EXERCISE BRIEF :: The result should be all the records, exact and complete, without a single picture.

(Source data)
Content starts

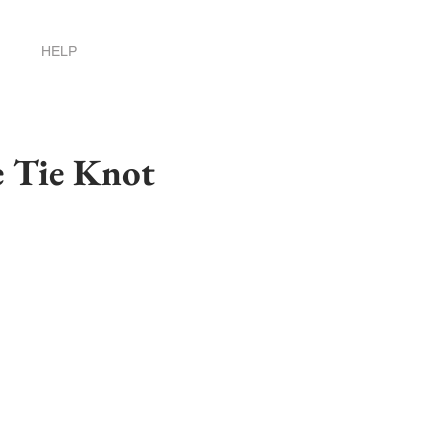
HELP
e Tie Knot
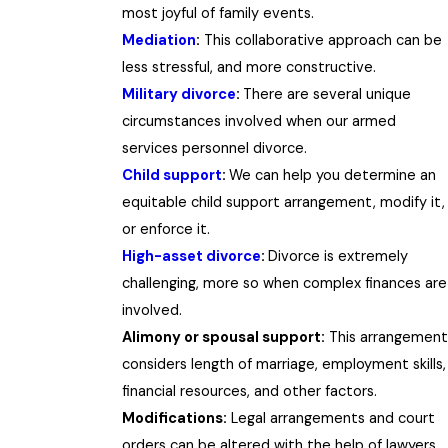
most joyful of family events.
Mediation
:
This collaborative approach can be
less stressful, and more constructive.
Military divorce
:
There are several unique
circumstances involved when our armed
services personnel divorce.
Child support
:
We can help you determine an
equitable child support arrangement, modify it,
or enforce it.
High-asset divorce
:
Divorce is extremely
challenging, more so when complex finances are
involved.
Alimony or spousal support:
This arrangement
considers length of marriage, employment skills,
financial resources, and other factors.
Modifications:
Legal arrangements and court
orders can be altered with the help of lawyers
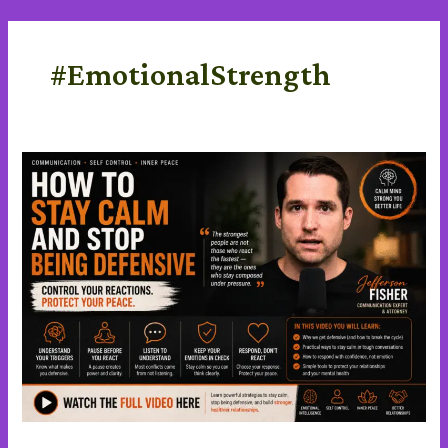
Skip
content
to
content
#EmotionalStrength
Stay
Calm
and
stop
being
defensive
in
a
Difficult
Conversations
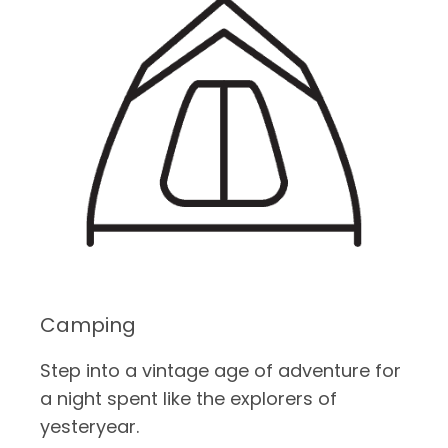
Camping
Step into a vintage age of adventure for
a night spent like the explorers of
yesteryear.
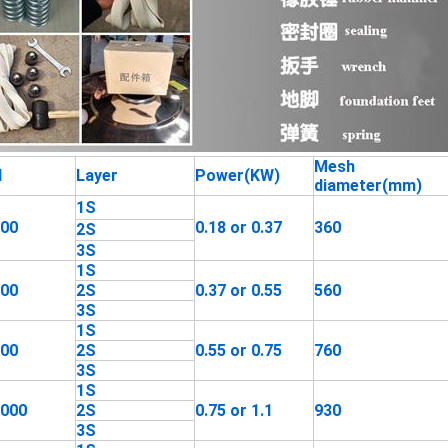
Mesh
l
Layer
Power(KW)
diameter(mm)
1S
400
0.18 or 0.37
360
2S
3S
1S
600
2S
0.37 or 0.55
560
3S
1S
800
2S
0.55 or 0.75
760
3S
1S
1000
2S
0.75 or 1.1
930
3S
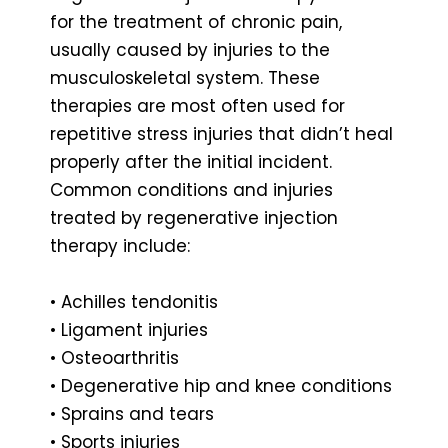
for the treatment of chronic pain,
usually caused by injuries to the
musculoskeletal system. These
therapies are most often used for
repetitive stress injuries that didn’t heal
properly after the initial incident.
Common conditions and injuries
treated by regenerative injection
therapy include:
• Achilles tendonitis
• Ligament injuries
• Osteoarthritis
• Degenerative hip and knee conditions
• Sprains and tears
• Sports injuries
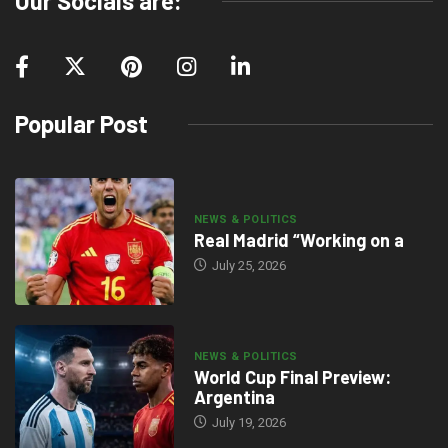
Our Socials are:
Popular Post
NEWS & POLITICS
Real Madrid “Working on a
July 25, 2026
NEWS & POLITICS
World Cup Final Preview:
Argentina
July 19, 2026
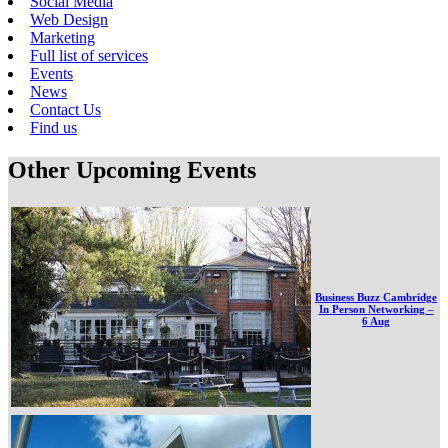
Social Media
Web Design
Marketing
Full list of services
Events
News
Contact Us
Find us
Other Upcoming Events
Business Buzz Cambridge
In Person Networking –
6 Aug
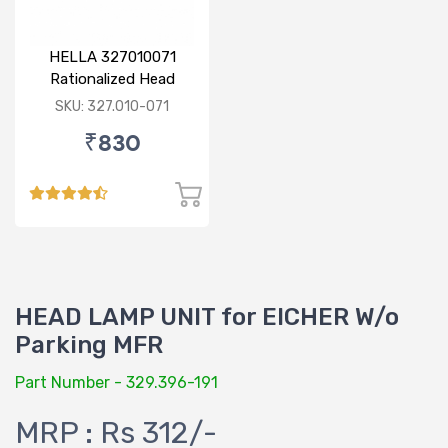
HELLA 327010071
Rationalized Head
Lamp (Cut Doom) P43
SKU: 327.010-071
₹830
HEAD LAMP UNIT for EICHER W/o
Parking MFR
Part Number - 329.396-191
MRP : Rs 312/-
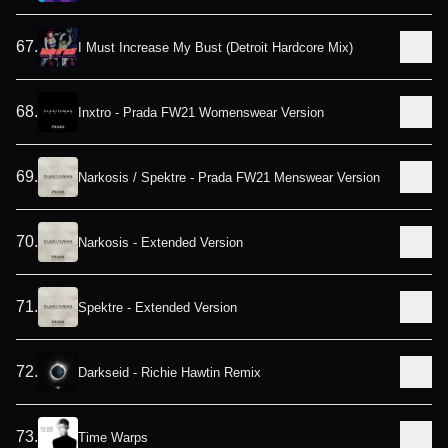
67
.
I Must Increase My Bust (Detroit Hardcore Mix)
68
.
Inxtro - Prada FW21 Womenswear Version
69
.
Narkosis / Spektre - Prada FW21 Menswear Version
70
.
Narkosis - Extended Version
71
.
Spektre - Extended Version
72
.
Darkseid - Richie Hawtin Remix
73
.
Time Warps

Content ends

RESULT FOR THIS TASK ::
HELP
e Tie Knot
most joyful of family events.
Mediation
:
This collaborative approach can be
less stressful, and more constructive.
Military divorce
:
There are several unique
circumstances involved when our armed
services personnel divorce.
Child support
:
We can help you determine an
equitable child support arrangement, modify it,
or enforce it.
High-asset divorce
:
Divorce is extremely
challenging, more so when complex finances are
involved.
Alimony or spousal support:
This arrangement
considers length of marriage, employment skills,
financial resources, and other factors.
Modifications:
Legal arrangements and court
orders can be altered with the help of lawyers
Skip
content
to
content
#EmotionalStrength
Stay
Calm
and
stop
being
defensive
in
a
Difficult
Conversations
Camping
Step into a vintage age of adventure for
a night spent like the explorers of
yesteryear.
Mesh
l
Layer
Power(KW)
diameter(mm)
1S
400
0.18 or 0.37
360
2S
3S
1S
600
2S
0.37 or 0.55
560
3S
1S
800
2S
0.55 or 0.75
760
3S
1S
1000
2S
0.75 or 1.1
930
3S
for the treatment of chronic pain,
usually caused by injuries to the
musculoskeletal system. These
therapies are most often used for
repetitive stress injuries that didn’t heal
properly after the initial incident.
Common conditions and injuries
treated by regenerative injection
therapy include:
• Achilles tendonitis
• Ligament injuries
• Osteoarthritis
• Degenerative hip and knee conditions
• Sprains and tears
• Sports injuries
Our Socials are:
Popular Post
NEWS & POLITICS
Real Madrid “Working on a
July 25, 2026
NEWS & POLITICS
World Cup Final Preview:
Argentina
July 19, 2026
Social Media
Web Design
Marketing
Full list of services
Events
News
Contact Us
Find us
Other Upcoming Events
Business Buzz Cambridge
In Person Networking –
6 Aug
HELLA 327010071
Rationalized Head
Lamp (Cut Doom) P43
SKU: 327.010-071
₹830
HEAD LAMP UNIT for EICHER W/o
Parking MFR
Part Number - 329.396-191
MRP : Rs 312/-
67
.
I Must Increase My Bust (Detroit Hardcore Mix)
68
.
Inxtro - Prada FW21 Womenswear Version
69
.
Narkosis / Spektre - Prada FW21 Menswear Version
70
.
Narkosis - Extended Version
71
.
Spektre - Extended Version
72
.
Darkseid - Richie Hawtin Remix
73
.
Time Warps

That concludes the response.